Exercise details — Exact copy, no pictures: return all the records as they stand.

Records provided —
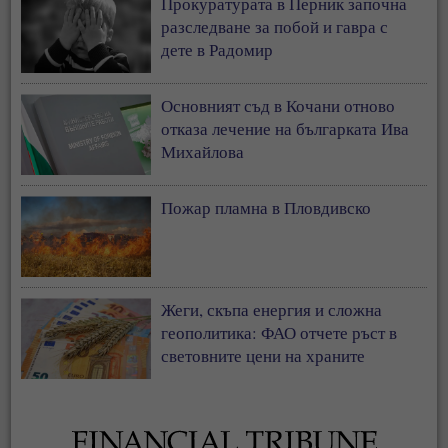
Прокуратурата в Перник започна
разследване за побой и гавра с
дете в Радомир
Основният съд в Кочани отново
отказа лечение на българката Ива
Михайлова
Пожар пламна в Пловдивско
Жеги, скъпа енергия и сложна
геополитика: ФАО отчете ръст в
световните цени на храните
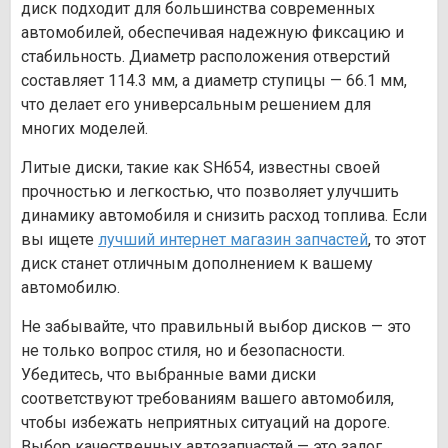
диск подходит для большинства современных
автомобилей, обеспечивая надежную фиксацию и
стабильность. Диаметр расположения отверстий
составляет 114.3 мм, а диаметр ступицы — 66.1 мм,
что делает его универсальным решением для
многих моделей.
Литые диски, такие как SH654, известны своей
прочностью и легкостью, что позволяет улучшить
динамику автомобиля и снизить расход топлива. Если
вы ищете
лучший интернет магазин запчастей
, то этот
диск станет отличным дополнением к вашему
автомобилю.
Не забывайте, что правильный выбор дисков — это
не только вопрос стиля, но и безопасности.
Убедитесь, что выбранные вами диски
соответствуют требованиям вашего автомобиля,
чтобы избежать неприятных ситуаций на дороге.
Выбор качественных автозапчастей — это залог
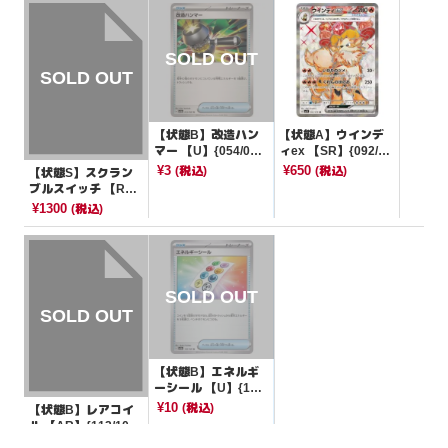
【状態B】改造ハン
【状態A】ウインデ
マー 【U】{054/06
ィex 【SR】{092/07
6}[SV5a]
8}[SV1V]
¥3
¥650
(税込)
(税込)
【状態S】スクラン
ブルスイッチ 【R】
{068/070}[その他]
¥1300
(税込)
【状態B】エネルギ
ーシール 【U】{152/
165}[SV2a]
¥10
(税込)
【状態B】レアコイ
ル 【AR】{112/106}
[SV8]
¥850
(税込)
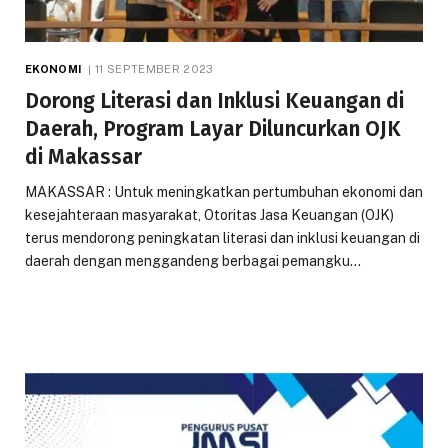
EKONOMI
11 SEPTEMBER 2023
Dorong Literasi dan Inklusi Keuangan di
Daerah, Program Layar Diluncurkan OJK
di Makassar
MAKASSAR : Untuk meningkatkan pertumbuhan ekonomi dan
kesejahteraan masyarakat, Otoritas Jasa Keuangan (OJK)
terus mendorong peningkatan literasi dan inklusi keuangan di
daerah dengan menggandeng berbagai pemangku…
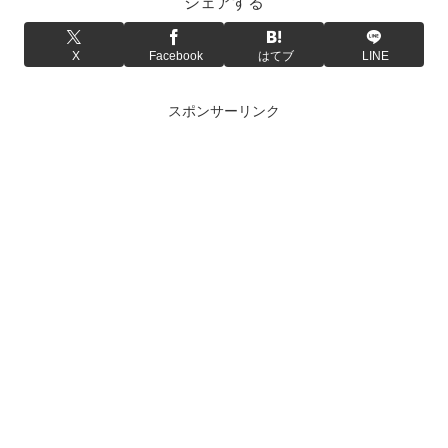
シェアする
X
Facebook
はてブ
LINE
スポンサーリンク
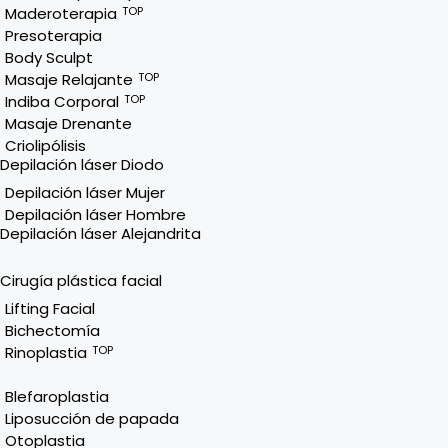
Maderoterapia
TOP
Presoterapia
Body Sculpt
Masaje Relajante
TOP
Indiba Corporal
TOP
Masaje Drenante
Criolipólisis
Depilación láser Diodo
Depilación láser Mujer
Depilación láser Hombre
Depilación láser Alejandrita
Cirugía plástica facial
Lifting Facial
Bichectomía
Rinoplastia
TOP
Blefaroplastia
Liposucción de papada
Otoplastia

Exercise result —
Прокуратурата в Перник започна
разследване за побой и гавра с
дете в Радомир
Основният съд в Кочани отново
отказа лечение на българката Ива
Михайлова
Пожар пламна в Пловдивско
Жеги, скъпа енергия и сложна
геополитика: ФАО отчете ръст в
световните цени на храните
диск подходит для большинства современных
автомобилей, обеспечивая надежную фиксацию и
стабильность. Диаметр расположения отверстий
составляет 114.3 мм, а диаметр ступицы — 66.1 мм,
что делает его универсальным решением для
многих моделей.
Литые диски, такие как SH654, известны своей
прочностью и легкостью, что позволяет улучшить
динамику автомобиля и снизить расход топлива. Если
вы ищете
лучший интернет магазин запчастей
, то этот
диск станет отличным дополнением к вашему
автомобилю.
Не забывайте, что правильный выбор дисков — это
не только вопрос стиля, но и безопасности.
Убедитесь, что выбранные вами диски
соответствуют требованиям вашего автомобиля,
чтобы избежать неприятных ситуаций на дороге.
Выбор качественных автозапчастей — это залог
【状態B】改造ハン
【状態A】ウインデ
マー 【U】{054/06
ィex 【SR】{092/07
6}[SV5a]
8}[SV1V]
¥3
¥650
(税込)
(税込)
【状態S】スクラン
ブルスイッチ 【R】
{068/070}[その他]
¥1300
(税込)
【状態B】エネルギ
ーシール 【U】{152/
165}[SV2a]
¥10
(税込)
【状態B】レアコイ
ル 【AR】{112/106}
[SV8]
¥850
(税込)
EKONOMI
11 SEPTEMBER 2023
Dorong Literasi dan Inklusi Keuangan di
Daerah, Program Layar Diluncurkan OJK
di Makassar
MAKASSAR : Untuk meningkatkan pertumbuhan ekonomi dan
kesejahteraan masyarakat, Otoritas Jasa Keuangan (OJK)
terus mendorong peningkatan literasi dan inklusi keuangan di
daerah dengan menggandeng berbagai pemangku…
シェアする
X
Facebook
はてブ
LINE
スポンサーリンク
Maderoterapia
TOP
Presoterapia
Body Sculpt
Masaje Relajante
TOP
Indiba Corporal
TOP
Masaje Drenante
Criolipólisis
Depilación láser Diodo
Depilación láser Mujer
Depilación láser Hombre
Depilación láser Alejandrita
Cirugía plástica facial
Lifting Facial
Bichectomía
Rinoplastia
TOP
Blefaroplastia
Liposucción de papada
Otoplastia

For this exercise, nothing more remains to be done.